Gothic Dreams

There’s something that compels a large number of people to consume material in the horror genre.  Whether it takes the form of movies, books, or music, it is a genre widely spread.  The gateway to adult likes seems to be in childhood.  As a young person I read about how many adults wanted to “re-live their childhood” and at the time I wondered why.  Now, as an adult of long standing, I think I can begin to see the answer.  In any case, my gateway into appreciating horror was the Gothic.  But what is gothic?  Like many abstract concepts I know it when I see it, but what exactly is it?  I’m not sure Nick Groom has fully answered that in The Gothic: A Very Short Introduction, but then the reason may well be in the “very short” part.  Nevertheless, this is a remarkably broad treatment of the subject in not so many pages.  It also helped me to understand my own fascination a bit better.

Groom begins with the historical Goths.  Like the Celts, they are a people without a prodigious written record, so the imagination takes over.  They valued freedom above all else, and that, it seems to me, is the beating heart of the Gothic.  Recognized through its architecture, especially in notable cathedrals, the incipient Romanticism in the style made its way into works of fiction.  In that realm it is remarkably widespread.  Shakespeare participates in it.  It becomes more fixed in later generations, but it still returns in popular format even today.  At several points in this brief treatment I found myself wondering at the connections.  Gothic is so huge and sprawling that it informs quite a lot of literature that isn’t even categorized with that title.

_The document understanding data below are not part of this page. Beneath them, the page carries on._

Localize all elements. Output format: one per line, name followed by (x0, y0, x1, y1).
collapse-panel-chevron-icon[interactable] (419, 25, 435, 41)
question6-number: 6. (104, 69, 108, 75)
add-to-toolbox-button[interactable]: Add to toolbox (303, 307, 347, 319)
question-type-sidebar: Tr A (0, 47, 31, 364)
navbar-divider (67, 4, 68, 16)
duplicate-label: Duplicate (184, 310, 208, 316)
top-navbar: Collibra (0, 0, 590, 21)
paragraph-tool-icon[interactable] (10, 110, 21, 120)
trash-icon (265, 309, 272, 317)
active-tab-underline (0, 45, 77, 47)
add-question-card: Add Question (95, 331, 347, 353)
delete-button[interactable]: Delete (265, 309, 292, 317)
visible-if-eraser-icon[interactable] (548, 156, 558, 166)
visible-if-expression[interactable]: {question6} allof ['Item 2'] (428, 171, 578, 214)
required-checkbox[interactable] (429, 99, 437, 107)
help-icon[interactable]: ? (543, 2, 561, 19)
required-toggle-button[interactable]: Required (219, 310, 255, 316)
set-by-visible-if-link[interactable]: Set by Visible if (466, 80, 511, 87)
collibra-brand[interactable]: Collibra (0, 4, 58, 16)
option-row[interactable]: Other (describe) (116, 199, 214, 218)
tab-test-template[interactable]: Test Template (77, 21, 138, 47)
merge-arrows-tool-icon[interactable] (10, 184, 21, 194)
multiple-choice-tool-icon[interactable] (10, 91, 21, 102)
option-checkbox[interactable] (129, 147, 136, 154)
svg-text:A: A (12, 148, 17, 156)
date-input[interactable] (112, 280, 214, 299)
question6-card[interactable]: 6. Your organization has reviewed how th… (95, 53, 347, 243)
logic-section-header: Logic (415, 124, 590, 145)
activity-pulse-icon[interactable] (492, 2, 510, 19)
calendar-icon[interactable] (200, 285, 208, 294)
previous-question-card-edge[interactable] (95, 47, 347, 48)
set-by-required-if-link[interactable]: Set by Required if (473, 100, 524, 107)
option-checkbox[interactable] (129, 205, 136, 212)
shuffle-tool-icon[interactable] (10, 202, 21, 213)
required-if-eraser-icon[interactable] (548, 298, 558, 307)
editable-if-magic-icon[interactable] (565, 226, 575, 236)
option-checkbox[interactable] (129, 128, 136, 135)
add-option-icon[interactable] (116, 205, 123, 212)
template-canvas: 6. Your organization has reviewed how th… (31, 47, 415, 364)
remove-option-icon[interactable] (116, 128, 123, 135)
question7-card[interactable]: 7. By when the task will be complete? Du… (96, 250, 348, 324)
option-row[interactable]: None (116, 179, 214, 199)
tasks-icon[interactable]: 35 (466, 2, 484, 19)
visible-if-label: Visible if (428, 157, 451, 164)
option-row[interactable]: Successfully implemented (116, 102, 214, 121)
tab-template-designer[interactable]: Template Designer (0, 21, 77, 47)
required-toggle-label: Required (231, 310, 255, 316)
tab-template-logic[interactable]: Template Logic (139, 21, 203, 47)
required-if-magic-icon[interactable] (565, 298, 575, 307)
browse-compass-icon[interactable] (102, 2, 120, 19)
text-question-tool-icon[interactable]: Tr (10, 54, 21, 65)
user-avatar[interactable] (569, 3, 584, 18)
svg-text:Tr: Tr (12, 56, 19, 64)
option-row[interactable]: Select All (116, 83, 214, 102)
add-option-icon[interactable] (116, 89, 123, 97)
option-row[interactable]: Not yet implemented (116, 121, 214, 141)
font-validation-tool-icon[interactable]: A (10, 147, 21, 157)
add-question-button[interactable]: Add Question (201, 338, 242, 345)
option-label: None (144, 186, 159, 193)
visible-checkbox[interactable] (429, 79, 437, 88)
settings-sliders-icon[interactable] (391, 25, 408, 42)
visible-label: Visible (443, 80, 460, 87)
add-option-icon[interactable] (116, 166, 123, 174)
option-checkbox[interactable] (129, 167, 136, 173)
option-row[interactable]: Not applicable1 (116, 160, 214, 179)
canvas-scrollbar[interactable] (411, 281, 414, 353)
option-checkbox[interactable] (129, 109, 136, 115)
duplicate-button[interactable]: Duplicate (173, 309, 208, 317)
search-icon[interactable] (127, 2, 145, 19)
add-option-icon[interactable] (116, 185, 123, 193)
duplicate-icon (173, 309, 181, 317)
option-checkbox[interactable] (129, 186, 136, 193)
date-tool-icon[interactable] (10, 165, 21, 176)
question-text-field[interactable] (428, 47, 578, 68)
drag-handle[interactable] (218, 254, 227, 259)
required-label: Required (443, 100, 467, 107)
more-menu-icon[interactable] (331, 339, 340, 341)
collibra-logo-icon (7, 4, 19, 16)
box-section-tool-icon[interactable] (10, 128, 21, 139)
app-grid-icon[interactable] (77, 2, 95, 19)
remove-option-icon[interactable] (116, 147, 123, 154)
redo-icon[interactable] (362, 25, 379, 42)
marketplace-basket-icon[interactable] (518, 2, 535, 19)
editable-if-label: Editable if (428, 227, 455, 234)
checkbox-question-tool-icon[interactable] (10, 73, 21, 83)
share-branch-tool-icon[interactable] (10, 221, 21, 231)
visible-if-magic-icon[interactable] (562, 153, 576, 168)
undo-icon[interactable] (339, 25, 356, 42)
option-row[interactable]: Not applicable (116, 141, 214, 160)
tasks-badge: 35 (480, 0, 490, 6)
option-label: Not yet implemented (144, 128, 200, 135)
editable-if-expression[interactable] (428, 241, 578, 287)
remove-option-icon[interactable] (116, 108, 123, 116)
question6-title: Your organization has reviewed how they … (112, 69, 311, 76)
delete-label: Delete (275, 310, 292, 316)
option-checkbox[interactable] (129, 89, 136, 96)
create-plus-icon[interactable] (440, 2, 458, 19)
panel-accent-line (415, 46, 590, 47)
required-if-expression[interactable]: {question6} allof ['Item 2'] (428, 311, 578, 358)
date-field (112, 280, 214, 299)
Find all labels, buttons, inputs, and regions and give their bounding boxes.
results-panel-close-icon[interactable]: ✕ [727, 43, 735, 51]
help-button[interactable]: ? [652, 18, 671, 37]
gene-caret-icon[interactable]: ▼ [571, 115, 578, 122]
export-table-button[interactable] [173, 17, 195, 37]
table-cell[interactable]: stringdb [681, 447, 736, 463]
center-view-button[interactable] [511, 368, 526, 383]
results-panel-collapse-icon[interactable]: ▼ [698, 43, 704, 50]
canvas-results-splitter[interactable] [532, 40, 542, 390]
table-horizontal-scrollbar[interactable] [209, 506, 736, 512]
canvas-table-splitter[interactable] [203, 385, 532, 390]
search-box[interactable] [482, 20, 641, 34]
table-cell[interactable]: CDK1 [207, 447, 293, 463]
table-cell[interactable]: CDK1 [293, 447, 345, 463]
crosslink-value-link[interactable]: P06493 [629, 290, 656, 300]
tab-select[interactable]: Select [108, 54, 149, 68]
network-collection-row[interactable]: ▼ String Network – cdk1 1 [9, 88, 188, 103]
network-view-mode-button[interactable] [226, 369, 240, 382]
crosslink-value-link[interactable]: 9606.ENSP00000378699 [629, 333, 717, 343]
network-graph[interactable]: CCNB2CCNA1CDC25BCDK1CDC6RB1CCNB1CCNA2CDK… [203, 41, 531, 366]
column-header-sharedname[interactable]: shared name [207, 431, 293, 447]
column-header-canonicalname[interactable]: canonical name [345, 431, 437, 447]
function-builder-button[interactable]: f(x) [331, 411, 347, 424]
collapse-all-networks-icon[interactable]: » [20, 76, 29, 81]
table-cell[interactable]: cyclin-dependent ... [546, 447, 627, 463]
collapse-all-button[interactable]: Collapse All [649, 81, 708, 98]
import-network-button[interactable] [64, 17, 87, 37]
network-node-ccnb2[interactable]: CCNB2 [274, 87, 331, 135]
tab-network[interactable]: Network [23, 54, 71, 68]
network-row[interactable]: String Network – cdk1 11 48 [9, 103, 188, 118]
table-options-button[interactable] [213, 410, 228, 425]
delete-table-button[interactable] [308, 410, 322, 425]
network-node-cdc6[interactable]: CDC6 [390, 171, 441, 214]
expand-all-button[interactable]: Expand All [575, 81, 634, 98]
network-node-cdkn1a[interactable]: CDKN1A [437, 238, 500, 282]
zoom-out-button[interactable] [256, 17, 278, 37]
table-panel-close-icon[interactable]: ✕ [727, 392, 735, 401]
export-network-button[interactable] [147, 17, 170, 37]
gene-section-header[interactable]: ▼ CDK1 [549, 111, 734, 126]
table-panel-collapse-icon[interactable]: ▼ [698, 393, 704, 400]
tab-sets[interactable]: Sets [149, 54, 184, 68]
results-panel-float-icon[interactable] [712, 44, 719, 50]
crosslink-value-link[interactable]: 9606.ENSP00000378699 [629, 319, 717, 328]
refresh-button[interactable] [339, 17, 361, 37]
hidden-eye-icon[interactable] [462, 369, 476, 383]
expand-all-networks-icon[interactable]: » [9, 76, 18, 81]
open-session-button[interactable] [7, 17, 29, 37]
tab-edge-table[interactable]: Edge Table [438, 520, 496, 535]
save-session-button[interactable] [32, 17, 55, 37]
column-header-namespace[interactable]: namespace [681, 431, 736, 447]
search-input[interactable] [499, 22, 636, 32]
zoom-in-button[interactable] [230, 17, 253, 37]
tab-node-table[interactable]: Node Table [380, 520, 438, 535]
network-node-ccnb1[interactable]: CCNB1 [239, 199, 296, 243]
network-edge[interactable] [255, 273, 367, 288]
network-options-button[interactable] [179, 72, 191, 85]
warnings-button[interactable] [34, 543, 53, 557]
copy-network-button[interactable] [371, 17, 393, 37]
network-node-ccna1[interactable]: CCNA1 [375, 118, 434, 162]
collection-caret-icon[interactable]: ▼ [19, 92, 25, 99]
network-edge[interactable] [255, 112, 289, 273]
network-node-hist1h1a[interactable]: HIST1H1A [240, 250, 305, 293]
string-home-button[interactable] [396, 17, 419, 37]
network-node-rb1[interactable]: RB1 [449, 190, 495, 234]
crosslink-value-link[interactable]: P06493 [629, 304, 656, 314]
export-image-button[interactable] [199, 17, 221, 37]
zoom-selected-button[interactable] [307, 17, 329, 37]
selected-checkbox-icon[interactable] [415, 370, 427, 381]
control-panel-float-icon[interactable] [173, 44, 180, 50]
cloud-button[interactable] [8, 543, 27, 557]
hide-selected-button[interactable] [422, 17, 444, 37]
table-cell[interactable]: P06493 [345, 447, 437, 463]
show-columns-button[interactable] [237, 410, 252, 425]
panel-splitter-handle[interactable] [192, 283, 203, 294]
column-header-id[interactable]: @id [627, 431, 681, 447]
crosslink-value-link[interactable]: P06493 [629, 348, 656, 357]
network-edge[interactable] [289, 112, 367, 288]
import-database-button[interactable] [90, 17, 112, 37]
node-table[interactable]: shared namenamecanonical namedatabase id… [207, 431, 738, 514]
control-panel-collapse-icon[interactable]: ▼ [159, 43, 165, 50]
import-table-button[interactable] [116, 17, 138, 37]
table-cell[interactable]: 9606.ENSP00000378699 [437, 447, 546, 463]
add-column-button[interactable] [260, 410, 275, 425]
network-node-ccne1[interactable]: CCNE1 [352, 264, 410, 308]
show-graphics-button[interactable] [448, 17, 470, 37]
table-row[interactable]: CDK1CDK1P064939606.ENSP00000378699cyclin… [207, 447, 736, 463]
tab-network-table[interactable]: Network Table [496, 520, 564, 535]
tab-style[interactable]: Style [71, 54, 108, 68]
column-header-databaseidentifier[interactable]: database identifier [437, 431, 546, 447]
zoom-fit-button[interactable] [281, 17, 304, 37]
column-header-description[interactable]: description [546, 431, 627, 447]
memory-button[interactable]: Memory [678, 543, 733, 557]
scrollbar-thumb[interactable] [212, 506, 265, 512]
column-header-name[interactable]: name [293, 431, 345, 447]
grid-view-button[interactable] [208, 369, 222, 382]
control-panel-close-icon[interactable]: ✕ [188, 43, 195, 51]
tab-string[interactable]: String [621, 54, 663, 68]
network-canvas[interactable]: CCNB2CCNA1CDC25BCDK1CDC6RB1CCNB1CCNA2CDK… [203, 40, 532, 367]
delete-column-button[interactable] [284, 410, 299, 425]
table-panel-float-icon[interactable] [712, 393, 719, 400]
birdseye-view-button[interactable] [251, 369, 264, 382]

The story Groom sketches takes the Goths from their Germanic roots to their Anglo-Saxon influence in England.  For English readers, the genre really takes shape in Britain before spreading out into the many forms in which it exists today, including several species of American Gothic.  While the modern mind tends to turn toward the dark and melancholy aspects—and they are clearly there—the underlying theme of freedom comes through.  Thus the separation of ways between “Classical” culture with its rules and strictures and symmetry and the Gothic with its mystery, wonder, and romance.  By the end we’ve passed through Poe and on to modern horror.  And through it all I catch glimpses of what drew me to all this in a childhood of longing for freedom.

Gothic Celts?

Two separate projects lately set me on the trail of preliterate Europe.  While this isn’t the best time to celebrate white cultures (timing has never been an especial strength of mine), I have been researching the Celts as part of a longterm project.  Not only are these people part of my ancestral mix, they are also mysterious.  Having arisen in central Europe, they were pushed to the margins of the continent by invading Huns from the east.  It’s from those fringes that I came to identify my heritage.  Not only do I have Irish ancestors, but Wiggins, it seems, is a Breton name.  The Bretons were a Celtic people on the northwest coast of France.  Since the ancient Celts didn’t leave a huge written archive, we rely on what others (such as the Romans) wrote, or what archaeology reveals.  Mysterious.  At the same time another project had me reading about the Goths.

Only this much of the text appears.